How this helps: This bill has a few different components to help women earn the same as their male counterparts:

  • It prohibits employers from asking job candidates about previous pay, ensuring past wages do not inhibit women from earning the appropriate amount.
  • The legislation gives women a clear route to rectify lesser pay through the courts, as a last resort.
  • It ensures women are given opportunities for promotions when jobs become available, through transparency in the workplace. It requires notifying all workers of possible promotions.
  • Prohibits disciplining employees for discussing pay and benefits while at work.

While these remedies will not make pay gaps disappear on their own, they will help drive a culture shift, where women are compensated the same as men.

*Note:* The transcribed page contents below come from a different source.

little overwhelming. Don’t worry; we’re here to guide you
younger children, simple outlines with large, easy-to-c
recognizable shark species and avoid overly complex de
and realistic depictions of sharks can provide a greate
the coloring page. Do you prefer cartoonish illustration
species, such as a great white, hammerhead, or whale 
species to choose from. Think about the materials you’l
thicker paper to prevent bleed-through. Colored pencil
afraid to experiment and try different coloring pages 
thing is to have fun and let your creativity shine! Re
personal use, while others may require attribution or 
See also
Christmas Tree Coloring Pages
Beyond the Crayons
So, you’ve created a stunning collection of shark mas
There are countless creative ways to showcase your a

All Coloradans Should Have Access to Necessary Benefits

SB19-188: Family and Medical Leave Insurance Program

Problem addressed: Colorado, like many other states, does not provide protections and insurance for paid leave for the birth of a child, medical issues, or to care for a loved one. That leaves workers at the mercy of their employer to provide paid leave. For workers who do not have an employer that offers paid family and medical leave benefits, they will have to choose whether to get paid or be with their newborn or loved one. That causes extreme stress and office turmoil, while reducing productivity and increasing turnover.

How this helps: The bill provides protections for workers who take paid leave and insurance for paid leave for almost all employees across Colorado through wage replacement. Almost all employees and their employers will pay a small premium for every paycheck into an insurance fund. Employees can access progressive wage replacement — low wage workers will get a higher percentage of their wages than high wage workers — when needing to take leave. Workers can take 12 weeks of paid leave after the birth of a child or when needing to care for a family member in need. The benefits of paid leave are numerous and will allow families to have peace of mind that they don’t have to choose between a paycheck and a loved one.